Information provided:
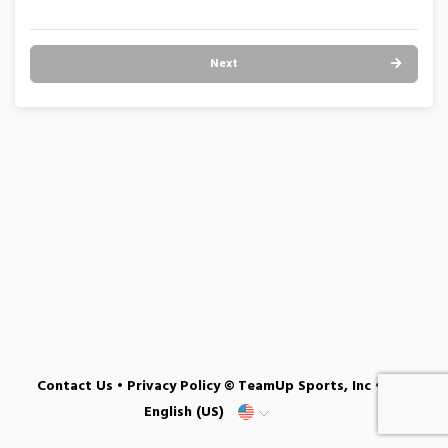
Next
Contact Us
•
Privacy Policy
© TeamUp Sports, Inc •
English (US)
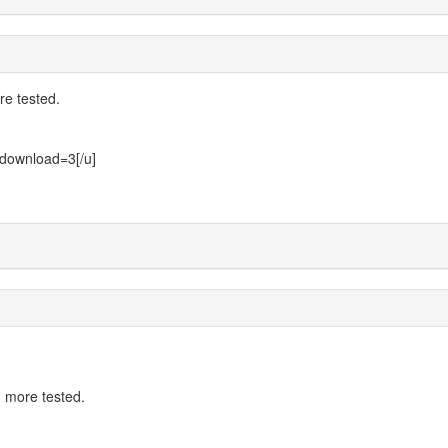
e tested.
n?download=3[/u]
 more tested.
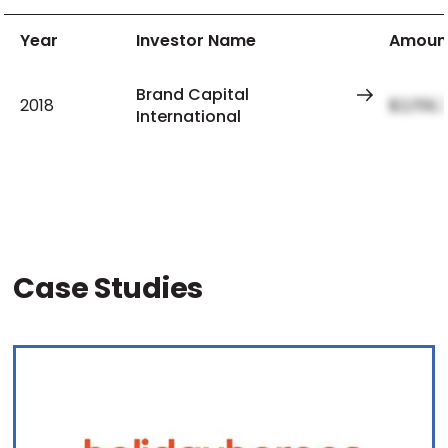
Year
Investor Name
Amoun
Brand Capital
2018
$2,159,
International
Case Studies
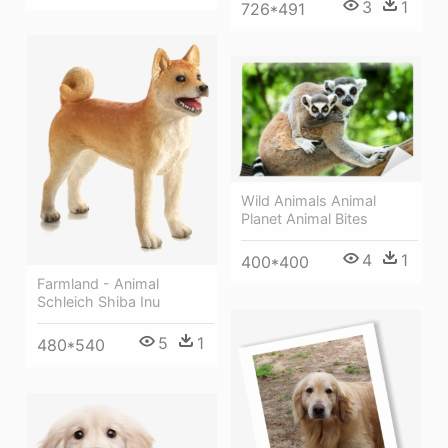
3
1
726*491
Wild Animals Animal
Planet Animal Bites
4
1
400*400
Farmland - Animal
Schleich Shiba Inu
5
1
480*540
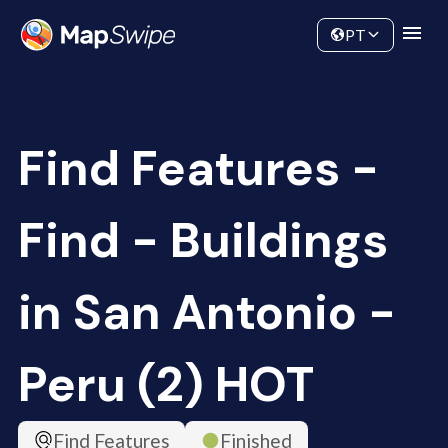
Data
Community
PT
Find Features -
Find - Buildings
in San Antonio -
Peru (2) HOT
Find Features
Finished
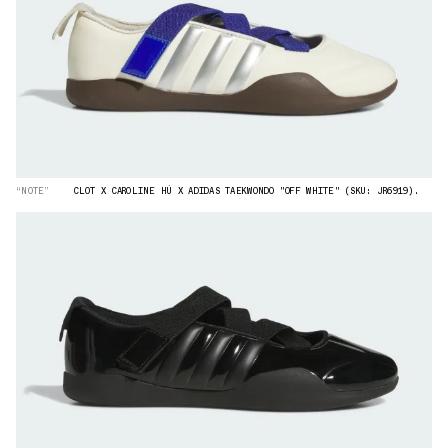
“NOTE”
CLOT X CAROLINE HÚ X ADIDAS TAEKWONDO "OFF WHITE" (SKU: JR6919).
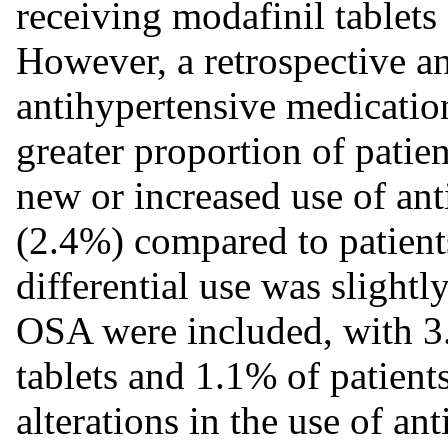
receiving modafinil tablets
However, a retrospective an
antihypertensive medication
greater proportion of patie
new or increased use of an
(2.4%) compared to patient
differential use was slightl
OSA were included, with 3.
tablets and 1.1% of patient
alterations in the use of an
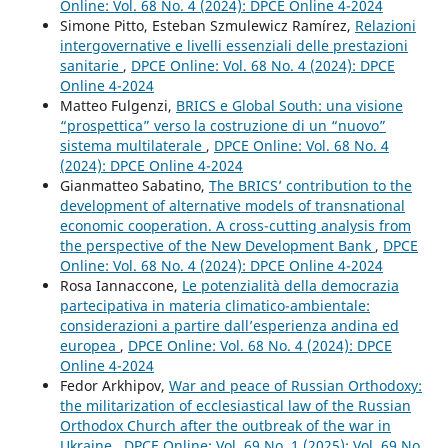
Online: Vol. 68 No. 4 (2024): DPCE Online 4-2024
Simone Pitto, Esteban Szmulewicz Ramírez,
Relazioni
intergovernative e livelli essenziali delle prestazioni
sanitarie
,
DPCE Online: Vol. 68 No. 4 (2024): DPCE
Online 4-2024
Matteo Fulgenzi,
BRICS e Global South: una visione
“prospettica” verso la costruzione di un “nuovo”
sistema multilaterale
,
DPCE Online: Vol. 68 No. 4
(2024): DPCE Online 4-2024
Gianmatteo Sabatino,
The BRICS’ contribution to the
development of alternative models of transnational
economic cooperation. A cross-cutting analysis from
the perspective of the New Development Bank
,
DPCE
Online: Vol. 68 No. 4 (2024): DPCE Online 4-2024
Rosa Iannaccone,
Le potenzialità della democrazia
partecipativa in materia climatico-ambientale:
considerazioni a partire dall’esperienza andina ed
europea
,
DPCE Online: Vol. 68 No. 4 (2024): DPCE
Online 4-2024
Fedor Arkhipov,
War and peace of Russian Orthodoxy:
the militarization of ecclesiastical law of the Russian
Orthodox Church after the outbreak of the war in
Ukraine
,
DPCE Online: Vol. 69 No. 1 (2025): Vol. 69 No.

Your task: Retype all entries exactly as they appear, dropping the images.

Your response:
Next
Contact Us
•
Privacy Policy
© TeamUp Sports, Inc •
English (US)
e tested.
n?download=3[/u]
 more tested.
Year
Investor Name
Amoun
Brand Capital
2018
$2,159,
International
Case Studies
3
1
726*491
Wild Animals Animal
Planet Animal Bites
4
1
400*400
Farmland - Animal
Schleich Shiba Inu
5
1
480*540
Data
Community
PT
Find Features -
Find - Buildings
in San Antonio -
Peru (2) HOT
Find Features
Finished
“NOTE”
CLOT X CAROLINE HÚ X ADIDAS TAEKWONDO "OFF WHITE" (SKU: JR6919).
receiving modafinil tablets
However, a retrospective an
antihypertensive medication
greater proportion of patie
new or increased use of an
(2.4%) compared to patient
differential use was slightl
OSA were included, with 3.
tablets and 1.1% of patient
alterations in the use of an
Online: Vol. 68 No. 4 (2024): DPCE Online 4-2024
Simone Pitto, Esteban Szmulewicz Ramírez,
Relazioni
intergovernative e livelli essenziali delle prestazioni
sanitarie
,
DPCE Online: Vol. 68 No. 4 (2024): DPCE
Online 4-2024
Matteo Fulgenzi,
BRICS e Global South: una visione
“prospettica” verso la costruzione di un “nuovo”
sistema multilaterale
,
DPCE Online: Vol. 68 No. 4
(2024): DPCE Online 4-2024
Gianmatteo Sabatino,
The BRICS’ contribution to the
development of alternative models of transnational
economic cooperation. A cross-cutting analysis from
the perspective of the New Development Bank
,
DPCE
Online: Vol. 68 No. 4 (2024): DPCE Online 4-2024
Rosa Iannaccone,
Le potenzialità della democrazia
partecipativa in materia climatico-ambientale:
considerazioni a partire dall’esperienza andina ed
europea
,
DPCE Online: Vol. 68 No. 4 (2024): DPCE
Online 4-2024
Fedor Arkhipov,
War and peace of Russian Orthodoxy:
the militarization of ecclesiastical law of the Russian
Orthodox Church after the outbreak of the war in
Ukraine
,
DPCE Online: Vol. 69 No. 1 (2025): Vol. 69 No.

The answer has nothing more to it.